== Segment start ==

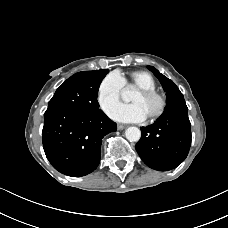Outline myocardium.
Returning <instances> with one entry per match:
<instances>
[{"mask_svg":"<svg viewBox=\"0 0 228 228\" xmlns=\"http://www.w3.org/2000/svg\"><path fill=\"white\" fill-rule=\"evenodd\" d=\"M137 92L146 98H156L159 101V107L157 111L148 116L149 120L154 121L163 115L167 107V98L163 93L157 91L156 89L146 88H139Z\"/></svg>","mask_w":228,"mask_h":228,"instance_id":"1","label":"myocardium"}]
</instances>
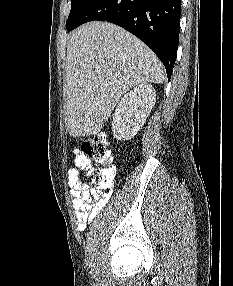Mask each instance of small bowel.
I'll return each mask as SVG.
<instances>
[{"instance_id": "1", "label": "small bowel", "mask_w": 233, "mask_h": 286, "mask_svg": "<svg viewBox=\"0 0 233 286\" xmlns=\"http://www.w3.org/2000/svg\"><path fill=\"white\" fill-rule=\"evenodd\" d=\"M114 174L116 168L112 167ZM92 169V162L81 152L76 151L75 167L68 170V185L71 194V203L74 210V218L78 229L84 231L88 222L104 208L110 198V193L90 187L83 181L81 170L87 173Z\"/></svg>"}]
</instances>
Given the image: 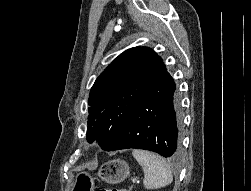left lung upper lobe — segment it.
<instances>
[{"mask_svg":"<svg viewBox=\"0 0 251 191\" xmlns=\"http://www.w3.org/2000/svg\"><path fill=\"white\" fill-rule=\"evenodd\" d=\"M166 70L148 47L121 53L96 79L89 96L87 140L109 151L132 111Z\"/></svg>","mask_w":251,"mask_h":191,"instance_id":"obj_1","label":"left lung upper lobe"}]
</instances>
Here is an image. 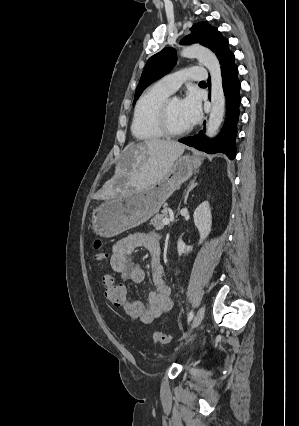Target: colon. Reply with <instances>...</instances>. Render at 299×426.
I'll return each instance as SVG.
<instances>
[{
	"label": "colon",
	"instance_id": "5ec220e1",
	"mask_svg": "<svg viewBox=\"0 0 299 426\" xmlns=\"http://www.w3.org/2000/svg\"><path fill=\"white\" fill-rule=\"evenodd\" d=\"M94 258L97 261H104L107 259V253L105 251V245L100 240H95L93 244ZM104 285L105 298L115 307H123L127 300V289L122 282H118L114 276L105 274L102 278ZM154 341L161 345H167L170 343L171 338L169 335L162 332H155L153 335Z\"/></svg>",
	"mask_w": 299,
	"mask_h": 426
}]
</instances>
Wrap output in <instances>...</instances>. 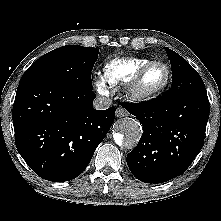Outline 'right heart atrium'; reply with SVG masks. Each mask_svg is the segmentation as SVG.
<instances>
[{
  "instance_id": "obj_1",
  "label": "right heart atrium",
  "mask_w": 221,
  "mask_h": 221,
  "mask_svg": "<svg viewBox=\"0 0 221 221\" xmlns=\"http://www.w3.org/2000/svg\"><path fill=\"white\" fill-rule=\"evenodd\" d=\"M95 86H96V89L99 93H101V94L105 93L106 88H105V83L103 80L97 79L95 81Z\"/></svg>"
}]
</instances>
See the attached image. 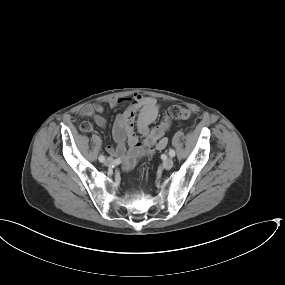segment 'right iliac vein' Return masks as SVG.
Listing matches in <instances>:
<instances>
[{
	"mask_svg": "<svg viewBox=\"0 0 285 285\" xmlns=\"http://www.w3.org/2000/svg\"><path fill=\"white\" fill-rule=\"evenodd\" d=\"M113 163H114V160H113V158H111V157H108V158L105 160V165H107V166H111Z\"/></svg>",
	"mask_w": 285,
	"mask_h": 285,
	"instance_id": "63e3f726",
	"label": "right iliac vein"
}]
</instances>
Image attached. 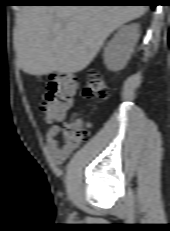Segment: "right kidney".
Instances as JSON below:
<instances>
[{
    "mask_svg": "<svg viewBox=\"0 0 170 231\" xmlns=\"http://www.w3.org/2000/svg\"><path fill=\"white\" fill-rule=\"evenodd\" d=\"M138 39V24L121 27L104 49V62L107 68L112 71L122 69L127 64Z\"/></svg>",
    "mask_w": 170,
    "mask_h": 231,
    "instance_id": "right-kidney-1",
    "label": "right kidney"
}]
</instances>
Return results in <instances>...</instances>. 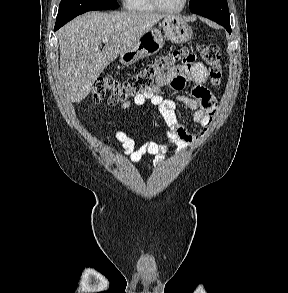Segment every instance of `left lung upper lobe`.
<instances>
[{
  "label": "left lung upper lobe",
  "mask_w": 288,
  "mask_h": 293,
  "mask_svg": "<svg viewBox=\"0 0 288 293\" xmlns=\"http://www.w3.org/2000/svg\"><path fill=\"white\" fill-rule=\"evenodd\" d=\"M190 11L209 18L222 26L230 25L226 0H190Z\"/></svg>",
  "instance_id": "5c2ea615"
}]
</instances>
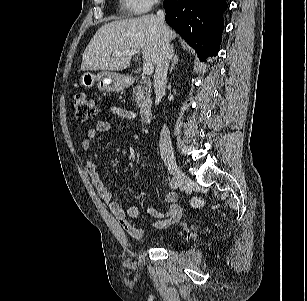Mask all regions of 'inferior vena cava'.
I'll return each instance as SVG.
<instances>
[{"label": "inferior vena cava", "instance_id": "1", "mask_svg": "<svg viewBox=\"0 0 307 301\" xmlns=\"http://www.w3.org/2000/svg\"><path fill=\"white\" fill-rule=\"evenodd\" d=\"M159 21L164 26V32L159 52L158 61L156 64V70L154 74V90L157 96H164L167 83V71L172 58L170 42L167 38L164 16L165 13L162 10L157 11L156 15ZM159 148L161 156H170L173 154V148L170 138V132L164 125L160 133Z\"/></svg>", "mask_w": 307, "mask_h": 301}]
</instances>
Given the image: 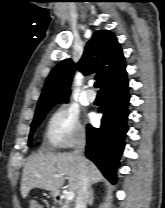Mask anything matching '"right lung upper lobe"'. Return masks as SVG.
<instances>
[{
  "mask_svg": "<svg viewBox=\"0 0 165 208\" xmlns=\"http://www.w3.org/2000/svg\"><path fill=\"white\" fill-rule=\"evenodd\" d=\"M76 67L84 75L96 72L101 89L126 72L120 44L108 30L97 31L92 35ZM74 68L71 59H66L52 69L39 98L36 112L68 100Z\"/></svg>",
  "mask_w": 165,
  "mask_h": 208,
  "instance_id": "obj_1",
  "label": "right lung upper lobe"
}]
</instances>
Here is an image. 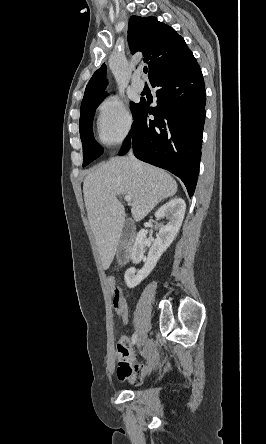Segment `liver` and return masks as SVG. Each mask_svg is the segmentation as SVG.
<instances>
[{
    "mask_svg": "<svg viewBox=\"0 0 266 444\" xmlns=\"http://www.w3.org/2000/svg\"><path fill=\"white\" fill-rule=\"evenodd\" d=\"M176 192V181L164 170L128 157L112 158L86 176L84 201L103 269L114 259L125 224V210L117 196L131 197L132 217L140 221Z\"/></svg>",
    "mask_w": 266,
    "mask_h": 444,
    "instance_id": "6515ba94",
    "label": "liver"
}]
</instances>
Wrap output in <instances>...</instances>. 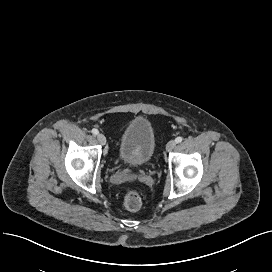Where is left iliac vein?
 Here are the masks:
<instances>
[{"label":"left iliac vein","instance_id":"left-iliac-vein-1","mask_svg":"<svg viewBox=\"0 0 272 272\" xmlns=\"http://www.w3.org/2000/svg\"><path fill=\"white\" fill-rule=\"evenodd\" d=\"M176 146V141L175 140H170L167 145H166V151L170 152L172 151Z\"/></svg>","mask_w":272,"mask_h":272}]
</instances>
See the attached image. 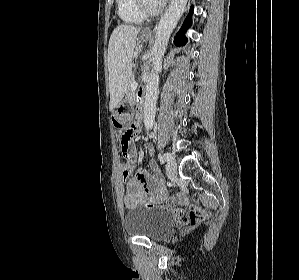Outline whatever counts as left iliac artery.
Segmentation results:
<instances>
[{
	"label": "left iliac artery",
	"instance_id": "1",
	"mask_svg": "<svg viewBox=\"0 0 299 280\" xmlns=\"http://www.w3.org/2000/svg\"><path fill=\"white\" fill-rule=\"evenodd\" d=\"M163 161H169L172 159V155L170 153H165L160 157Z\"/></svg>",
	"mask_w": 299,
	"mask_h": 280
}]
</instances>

== Segment end ==
== Segment start ==

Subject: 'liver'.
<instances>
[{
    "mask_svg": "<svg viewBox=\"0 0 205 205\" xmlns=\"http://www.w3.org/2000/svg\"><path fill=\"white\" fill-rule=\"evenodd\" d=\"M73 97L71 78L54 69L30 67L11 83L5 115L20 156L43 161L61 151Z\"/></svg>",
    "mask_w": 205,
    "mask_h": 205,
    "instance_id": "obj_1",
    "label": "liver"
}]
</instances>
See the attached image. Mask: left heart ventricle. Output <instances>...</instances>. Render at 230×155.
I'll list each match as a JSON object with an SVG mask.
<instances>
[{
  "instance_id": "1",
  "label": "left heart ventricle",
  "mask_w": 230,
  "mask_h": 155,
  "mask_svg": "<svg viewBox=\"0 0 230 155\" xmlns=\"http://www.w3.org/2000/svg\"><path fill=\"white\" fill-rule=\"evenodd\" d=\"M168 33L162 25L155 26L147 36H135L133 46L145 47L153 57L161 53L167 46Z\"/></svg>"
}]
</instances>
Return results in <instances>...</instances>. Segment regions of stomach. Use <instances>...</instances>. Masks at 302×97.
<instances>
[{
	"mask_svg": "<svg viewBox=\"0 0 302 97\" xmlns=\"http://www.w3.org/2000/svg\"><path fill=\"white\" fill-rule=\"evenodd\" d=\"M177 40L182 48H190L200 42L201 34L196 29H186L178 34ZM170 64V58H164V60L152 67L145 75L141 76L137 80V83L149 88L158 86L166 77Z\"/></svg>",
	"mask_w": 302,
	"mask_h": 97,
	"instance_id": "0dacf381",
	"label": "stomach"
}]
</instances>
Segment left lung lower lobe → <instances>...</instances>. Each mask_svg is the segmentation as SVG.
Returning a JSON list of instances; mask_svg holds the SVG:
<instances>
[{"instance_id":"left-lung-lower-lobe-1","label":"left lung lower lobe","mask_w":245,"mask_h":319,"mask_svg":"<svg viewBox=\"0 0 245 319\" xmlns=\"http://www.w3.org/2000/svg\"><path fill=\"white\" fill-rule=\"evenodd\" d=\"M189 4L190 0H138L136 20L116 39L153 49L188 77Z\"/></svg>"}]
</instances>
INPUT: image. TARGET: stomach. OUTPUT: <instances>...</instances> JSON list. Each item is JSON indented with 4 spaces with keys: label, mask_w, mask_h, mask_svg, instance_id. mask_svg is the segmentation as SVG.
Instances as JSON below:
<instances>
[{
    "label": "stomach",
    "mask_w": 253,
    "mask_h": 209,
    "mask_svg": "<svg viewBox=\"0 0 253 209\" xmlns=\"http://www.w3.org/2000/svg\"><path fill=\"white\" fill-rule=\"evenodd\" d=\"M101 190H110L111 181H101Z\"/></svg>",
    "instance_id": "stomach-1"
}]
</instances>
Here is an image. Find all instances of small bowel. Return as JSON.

== Segment end ==

Give only the lines from the one holding "INPUT: image. TARGET: stomach." through the one holding "Here is an image. Find", each restated exactly as it appears above.

SOLUTION TO THIS EXERCISE:
INPUT: image. TARGET: stomach. OUTPUT: <instances>...</instances> JSON list. Each item is JSON indented with 4 spaces with keys: label, mask_w, mask_h, mask_svg, instance_id. mask_svg is the segmentation as SVG.
Instances as JSON below:
<instances>
[{
    "label": "stomach",
    "mask_w": 253,
    "mask_h": 209,
    "mask_svg": "<svg viewBox=\"0 0 253 209\" xmlns=\"http://www.w3.org/2000/svg\"><path fill=\"white\" fill-rule=\"evenodd\" d=\"M101 190H110L111 181H101Z\"/></svg>",
    "instance_id": "stomach-1"
}]
</instances>
Here is an image. Find all instances of small bowel. Return as JSON.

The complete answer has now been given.